Mia Faircroft is back for another hidden-object adventure. This time, the globetrotting conservator finds herself in a little seaside village in Tuscany.

Accompanying Mia is her best friend Maria, one of the returning faces from earlier entries. Much of the storyline involves the pair’s friendship, as well as Maria’s crush on one of the locals, something Mia is quick to both encourage and tease. Because of this dynamic, I recommend playing one of the previous games first.

In between the lightheartedness, the mystery of the crypt looms. The plot isn’t as unique as earlier entries, but it’ll keep you going, even if some of the outcomes are predictable. Once again, Mia’s surrounded by the friendliest group of folks. What little grumpiness exists is only temporary. As Brad (another returning face) says: “Everybody’s just so nice!”

The upbeat characters have a bit more impact through subtle improvements in animation. No longer static stills, they now breathe. It’s a minor touch but a noticeable and effective enhancement.

Finding hidden objects is what you’d expect, especially if you’ve played one of the previous releases. While casual, there’s a bit of challenge here and there. Sometimes an item will be listed, but more than one such object is on the screen. Or, when finding them based on “riddles,” they might be vague, such as “Has a handle” Hidden areas might also have you looking beyond the norm. I stress using hints rarely since they highlight the items, making them impossible to miss. The puzzles now offer a progress bar, so you can see how close you are to completion.

After the secrets of the crypt wrap up, the final five chapters deal with Mia’s relationships with all the characters she’s met in the community. This title is comparable in length to others in the series. Its 20 chapters break down to average about half an hour each, making this a good-sized game but also an easy one to pick up, pass some time, and return to later.

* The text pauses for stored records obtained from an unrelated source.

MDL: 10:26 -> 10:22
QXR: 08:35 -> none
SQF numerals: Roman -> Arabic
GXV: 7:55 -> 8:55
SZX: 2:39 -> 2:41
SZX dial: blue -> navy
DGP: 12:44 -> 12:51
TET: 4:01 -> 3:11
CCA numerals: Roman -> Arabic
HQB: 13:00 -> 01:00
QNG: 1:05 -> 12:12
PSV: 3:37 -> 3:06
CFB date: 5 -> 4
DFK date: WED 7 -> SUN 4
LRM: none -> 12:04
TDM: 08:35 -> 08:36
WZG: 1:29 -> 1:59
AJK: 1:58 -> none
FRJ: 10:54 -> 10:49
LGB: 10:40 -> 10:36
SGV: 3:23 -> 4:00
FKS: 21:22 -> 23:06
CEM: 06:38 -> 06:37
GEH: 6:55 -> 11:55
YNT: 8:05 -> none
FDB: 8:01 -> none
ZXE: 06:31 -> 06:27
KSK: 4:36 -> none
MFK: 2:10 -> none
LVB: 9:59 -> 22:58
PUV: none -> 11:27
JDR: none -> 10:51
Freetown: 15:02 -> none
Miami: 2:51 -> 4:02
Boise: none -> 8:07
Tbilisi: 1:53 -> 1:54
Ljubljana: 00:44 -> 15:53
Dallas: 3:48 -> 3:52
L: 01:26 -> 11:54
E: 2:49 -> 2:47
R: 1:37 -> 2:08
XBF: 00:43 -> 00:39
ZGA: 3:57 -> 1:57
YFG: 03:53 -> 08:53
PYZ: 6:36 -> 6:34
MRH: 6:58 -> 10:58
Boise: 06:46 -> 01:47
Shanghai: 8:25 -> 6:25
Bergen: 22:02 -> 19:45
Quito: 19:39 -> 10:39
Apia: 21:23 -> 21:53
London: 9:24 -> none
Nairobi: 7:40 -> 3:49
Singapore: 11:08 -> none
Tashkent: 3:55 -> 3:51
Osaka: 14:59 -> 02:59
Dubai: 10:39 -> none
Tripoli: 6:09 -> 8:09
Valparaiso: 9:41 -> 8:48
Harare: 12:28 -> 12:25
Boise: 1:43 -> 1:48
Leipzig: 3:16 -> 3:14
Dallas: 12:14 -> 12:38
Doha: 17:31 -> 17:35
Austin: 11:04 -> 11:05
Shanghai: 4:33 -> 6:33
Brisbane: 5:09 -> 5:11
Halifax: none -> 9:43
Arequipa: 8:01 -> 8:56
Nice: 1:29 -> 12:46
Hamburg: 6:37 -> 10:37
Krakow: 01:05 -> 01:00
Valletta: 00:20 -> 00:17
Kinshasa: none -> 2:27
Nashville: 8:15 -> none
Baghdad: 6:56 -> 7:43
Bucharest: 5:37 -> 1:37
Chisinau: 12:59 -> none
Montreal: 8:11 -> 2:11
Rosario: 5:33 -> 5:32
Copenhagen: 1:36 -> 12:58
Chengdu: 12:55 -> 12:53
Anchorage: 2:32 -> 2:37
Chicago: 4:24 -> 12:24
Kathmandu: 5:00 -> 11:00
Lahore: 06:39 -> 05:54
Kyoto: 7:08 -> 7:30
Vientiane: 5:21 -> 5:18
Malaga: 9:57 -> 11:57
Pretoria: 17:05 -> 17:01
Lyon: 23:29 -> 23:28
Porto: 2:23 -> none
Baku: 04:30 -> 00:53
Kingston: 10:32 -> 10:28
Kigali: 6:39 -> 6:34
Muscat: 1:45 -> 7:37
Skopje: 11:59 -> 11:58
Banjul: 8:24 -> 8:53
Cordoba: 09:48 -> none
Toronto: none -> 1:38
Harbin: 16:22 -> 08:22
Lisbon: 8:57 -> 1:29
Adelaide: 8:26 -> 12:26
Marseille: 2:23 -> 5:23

The game is non-linear, as much as can be given its story. By the end, you’ll get sick of seeing familiar locations. Might I suggest offering different angles of the same areas for some beneficial variety? The gameplay’s diverse for this style of game, so I’d like to see the attractive visuals match.

Faircroft’s Antiques: The Forbidden Crypt Collector’s Edition delivers. This good-sized adventure (glitch-free) is an easy recommendation for those who enjoy games like this. And again, “Everybody’s just so nice!”